:: Assigned task ::
After locating the line that holds "Francesca Staiano", transcribe it and each following line to the end of the records, changing nothing and adding nothing.

----- Stored data

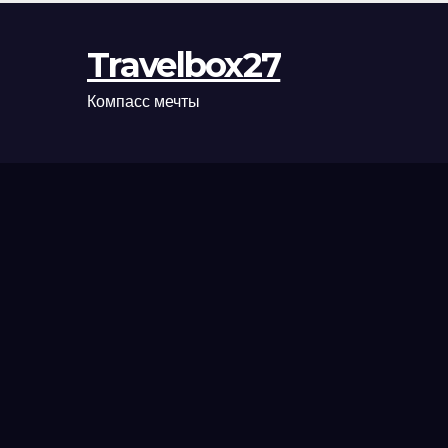
Travelbox27
Компасс мечты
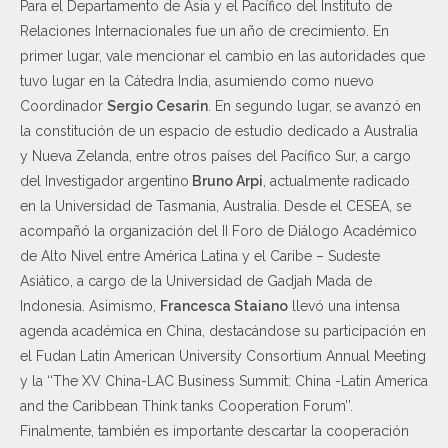
Para el Departamento de Asia y el Pacífico del Instituto de
Relaciones Internacionales fue un año de crecimiento. En
primer lugar, vale mencionar el cambio en las autoridades que
tuvo lugar en la Cátedra India, asumiendo como nuevo
Coordinador
Sergio Cesarin
. En segundo lugar, se avanzó en
la constitución de un espacio de estudio dedicado a Australia
y Nueva Zelanda, entre otros países del Pacífico Sur, a cargo
del Investigador argentino
Bruno Arpi
, actualmente radicado
en la Universidad de Tasmania, Australia. Desde el CESEA, se
acompañó la organización del II Foro de Diálogo Académico
de Alto Nivel entre América Latina y el Caribe – Sudeste
Asiático, a cargo de la Universidad de Gadjah Mada de
Indonesia. Asimismo,
Francesca Staiano
llevó una intensa
agenda académica en China, destacándose su participación en
el Fudan Latin American University Consortium Annual Meeting
y la ‘‘The XV China-LAC Business Summit: China -Latin America
and the Caribbean Think tanks Cooperation Forum’’.
Finalmente, también es importante descartar la cooperación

----------

:: Task solution ::
Francesca Staiano
llevó una intensa
agenda académica en China, destacándose su participación en
el Fudan Latin American University Consortium Annual Meeting
y la ‘‘The XV China-LAC Business Summit: China -Latin America
and the Caribbean Think tanks Cooperation Forum’’.
Finalmente, también es importante descartar la cooperación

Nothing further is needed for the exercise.